### DATA FOR THIS TASK
___
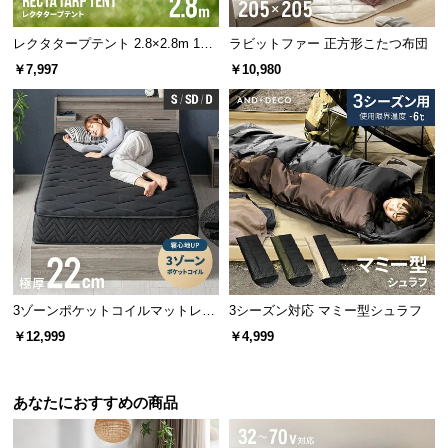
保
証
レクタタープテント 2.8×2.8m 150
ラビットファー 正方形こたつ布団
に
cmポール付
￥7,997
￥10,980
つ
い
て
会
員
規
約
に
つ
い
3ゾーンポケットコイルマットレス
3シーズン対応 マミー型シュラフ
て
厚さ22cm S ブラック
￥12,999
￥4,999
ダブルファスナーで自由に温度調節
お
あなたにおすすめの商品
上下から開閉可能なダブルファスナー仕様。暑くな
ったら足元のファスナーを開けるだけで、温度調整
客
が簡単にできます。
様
___
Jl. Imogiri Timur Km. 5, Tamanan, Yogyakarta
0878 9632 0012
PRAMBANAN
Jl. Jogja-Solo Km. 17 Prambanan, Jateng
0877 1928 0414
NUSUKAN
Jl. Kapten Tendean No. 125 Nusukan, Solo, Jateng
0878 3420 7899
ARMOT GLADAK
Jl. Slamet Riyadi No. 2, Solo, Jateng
___
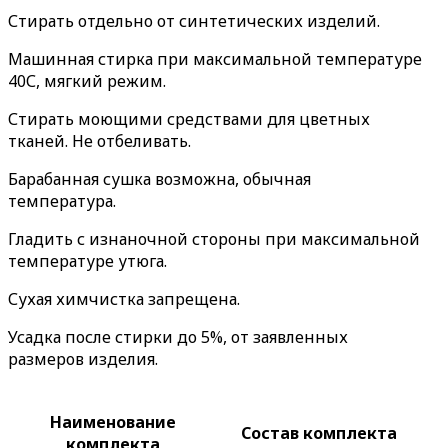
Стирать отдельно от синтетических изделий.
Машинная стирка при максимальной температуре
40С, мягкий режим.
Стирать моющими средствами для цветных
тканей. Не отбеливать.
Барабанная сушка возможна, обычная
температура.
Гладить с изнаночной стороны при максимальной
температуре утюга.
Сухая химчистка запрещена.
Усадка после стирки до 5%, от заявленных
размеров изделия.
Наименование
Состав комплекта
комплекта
___
Copy, exactly and only, the lines above that begin with the one containing "Jl. Imogiri Timur Km. 5, Tamanan, Yogyakarta" and finish with the one containing "Jl. Slamet Riyadi No. 2, Solo, Jateng".

### RESULT OF THE EXERCISE
Jl. Imogiri Timur Km. 5, Tamanan, Yogyakarta
0878 9632 0012
PRAMBANAN
Jl. Jogja-Solo Km. 17 Prambanan, Jateng
0877 1928 0414
NUSUKAN
Jl. Kapten Tendean No. 125 Nusukan, Solo, Jateng
0878 3420 7899
ARMOT GLADAK
Jl. Slamet Riyadi No. 2, Solo, Jateng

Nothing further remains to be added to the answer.